Одно дело – ужин втроём: с братом и его другом. И уж совсем другое – записка, вложенная в живой цветок: «Сергей собирался сегодня работать допоздна, может, поужинаем вместе?». Орхидеи запахли изменой.
Скользнула стеклянная дверь. Сергей, заметив цветы на Наташином столе, широко улыбнулся:
– Куда пойдёте ужинать?
– Я не пойду ужинать, – Наташа теребила лепестки орхидей, как будто хотела, чтобы им тоже стало больно. – И цветы Игорю придётся вернуть.
– Почему? Что не так? – Сергей нетерпеливо переложил папку с бумагами из одной руки в другую. Ему уже не то что бежать – лететь нужно было на встречу с клиентом, а Наташа его держала.
– Это нечестно, – упорствовала она. – Что я потом скажу Руслану? Помнишь, ты обещал, что он может приехать ко мне? Когда я смогу пригласить его к нам? Прошло три месяца, как мы не виделись.
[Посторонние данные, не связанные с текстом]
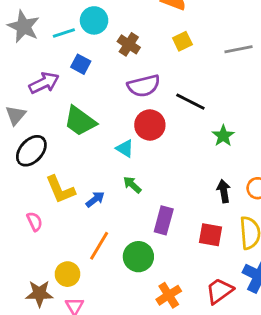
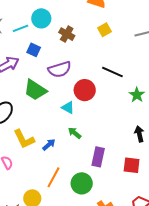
purple semicircle: (144, 86) -> (60, 69), moved

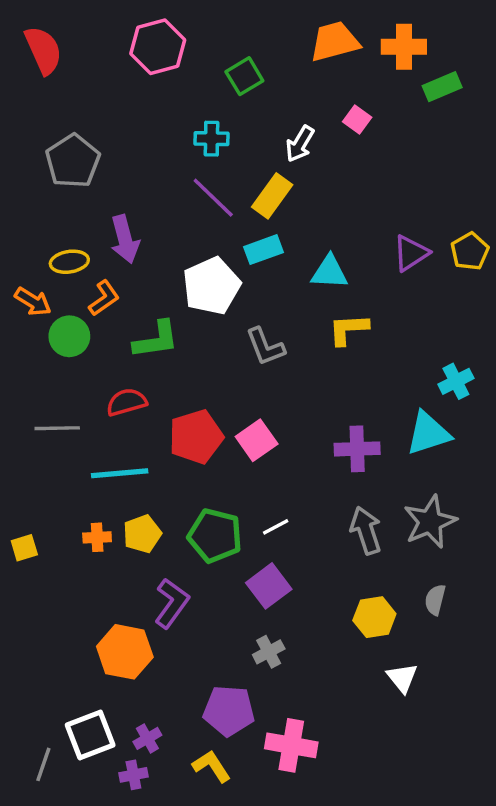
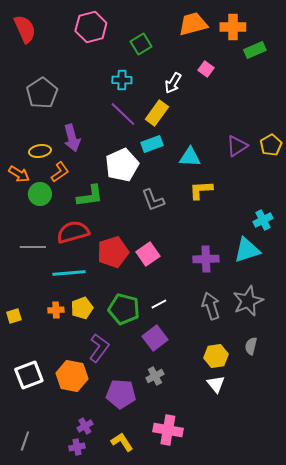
red semicircle: (127, 402) -> (73, 232), size x1.4
white triangle: (402, 678) -> (216, 384), moved
purple pentagon: (229, 711) -> (121, 394), moved
white square: (90, 735) -> (29, 375), moved

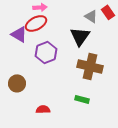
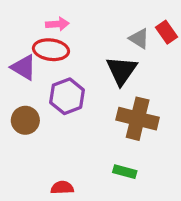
red ellipse: (36, 23) -> (51, 50), turned 35
brown circle: (17, 83) -> (25, 120), moved

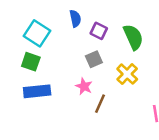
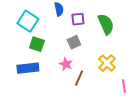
purple square: (99, 31) -> (78, 19), turned -32
green square: (31, 62) -> (37, 44), moved
yellow cross: (127, 74) -> (107, 63), moved

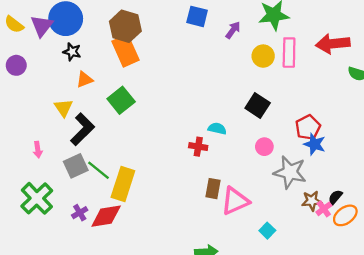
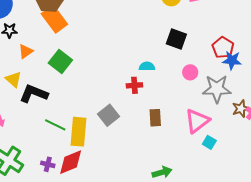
black L-shape: (82, 129) -> (34, 94), turned -100
gray square: (76, 166) -> (108, 115), moved
pink triangle: (235, 201) -> (197, 121), moved
purple cross: (80, 213) -> (48, 164), turned -32

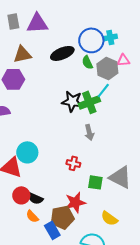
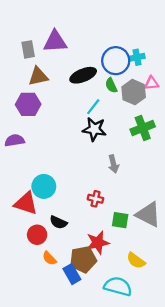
gray rectangle: (13, 21) -> (28, 49), moved
cyan line: (103, 90) -> (93, 107), moved
green cross: (89, 102) -> (143, 128), moved
black semicircle: (35, 198) -> (58, 222), moved

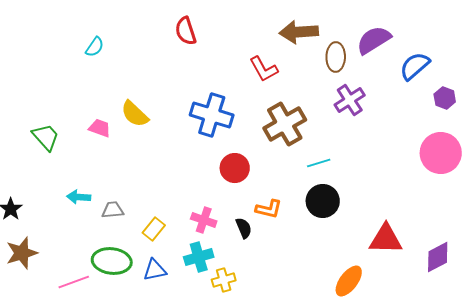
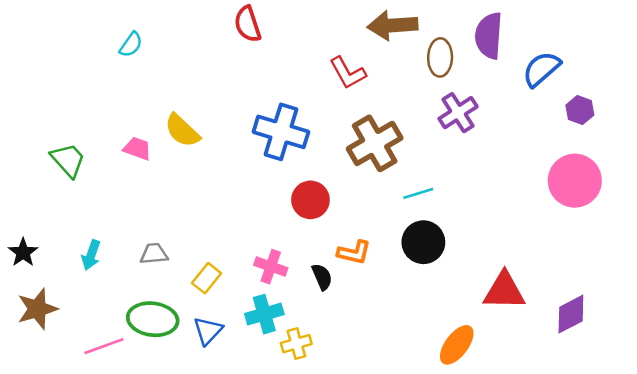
purple semicircle: (374, 40) -> (489, 36), turned -54
cyan arrow: (79, 197) -> (91, 255), moved, turned -75
blue triangle: (155, 270) -> (208, 331), turned -35

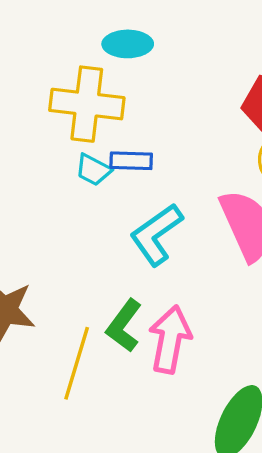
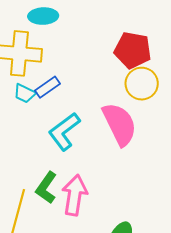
blue rectangle: (131, 161) -> (48, 87), turned -35

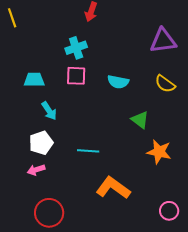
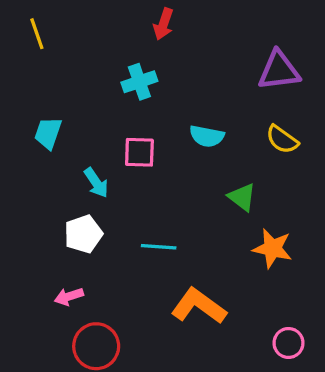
pink square: (76, 76) -> (139, 152), moved
cyan trapezoid: (34, 80) -> (48, 133), moved, turned -70
pink arrow: (36, 170) -> (69, 297), moved

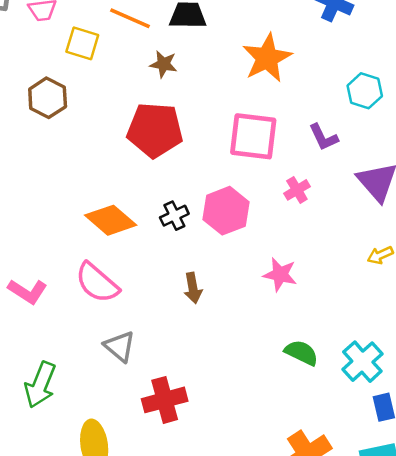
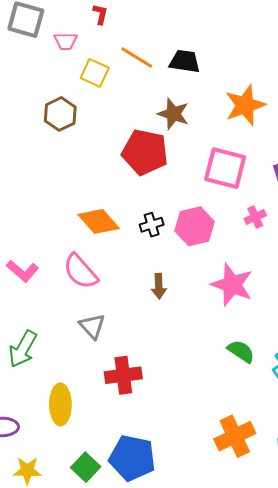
brown star: (164, 64) -> (173, 114), moved, size x1.4
pink star: (280, 274) -> (232, 285), size x1.5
– Я? Обещал тебе? Что он приедет к нам?! Не помню! – взорвался от такого поворота событий Сергей (он уже давно, облегченно вздохнув, вычеркнул Руслана из её жизни). – Куда угодно, только не в мою квартиру! Впрочем, если тебе некуда деньги девать, можешь накопить ему на номер в гостинице на несколько дней.
И он резко повернулся к ней спиной, собираясь уйти. За спиной раздались тихие всхлипывания. Прямая осанка Сергея обмякла.
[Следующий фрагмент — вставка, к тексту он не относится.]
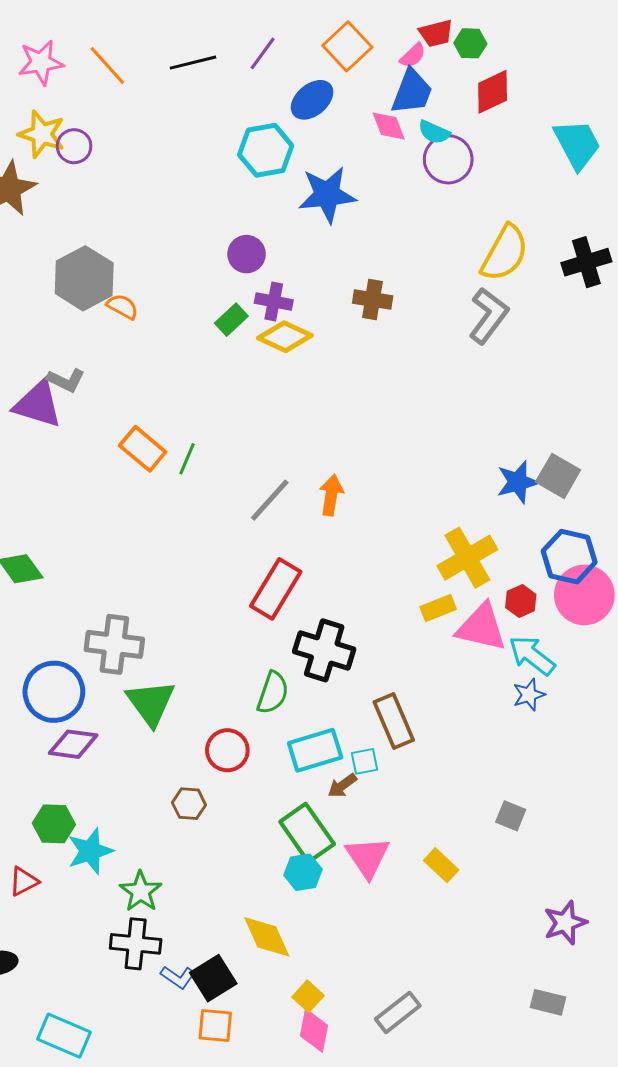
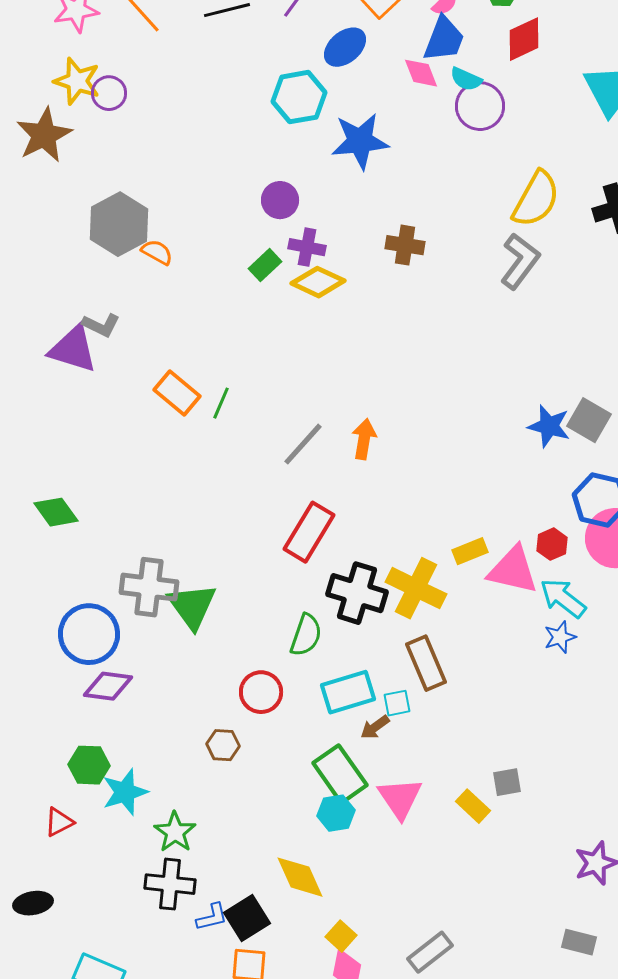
blue star: (518, 482) -> (549, 426), turned 30
yellow cross: (467, 558) -> (416, 588), moved, turned -34
green triangle: (151, 703) -> (192, 606), moved
gray square: (511, 816) -> (507, 782), moved, turned -32
blue L-shape: (178, 977) -> (212, 917), turned -48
– Мой тебе совет: забудь его поскорее! – Сергей вернулся и обнял сестрёнку, он никогда не мог слышать, как она плачет. – У тебя теперь новая жизнь. Игорь – надёжный парень, с ним ты будешь счастлива! Как за каменной стеной. И мама будет довольна.
– Не переживай за меня! – Наташа резко стряхнула его руку с плеча и встала из-за стола. – Я сама как-нибудь разберусь, с кем я буду счастлива.
– Ну, как знаешь, – вздохнул Сергей. – Я сегодня, наверно, опять допоздна буду в офисе. А ты могла бы сходить куда-нибудь, развеяться.
Вместо ответа во взгляде Наташи засквозил укор, и он молча вышел, чтобы снова не разжигать ссору.
Вечер. Луч фонаря заглядывал в окна. Два пропущенных телефонных звонка: один – от Игоря, другой – от Сергея. Наташа оставила телефон лежать на столе, потушила свет, накинула куртку и вышла за дверь.
С недавних пор она полюбила вечерние прогулки. Сергей частенько до полуночи засиживался в офисе, выращивая новую породу людей, грезящих рекламой, а ей было скучно дома одной. Свою работу она выполняла с десяти до семи, как и все нормальные люди. Брат не требовал от неё большего.
Первые числа сентября. Вечерами стояла по-летнему тёплая погода, но темнело рано. Листья на деревьях осень уже вышила по краю тонкой золотой ниткой. Одинокие прохожие никуда не спешили, грусть разливалась в воздухе. Наташа обычно шла по узким улочкам до проспекта, упиравшегося в мост над рекой, долго стояла посередине, с восхищением разглядывая панораму огромного светящегося города, а потом той же дорогой возвращалась обратно.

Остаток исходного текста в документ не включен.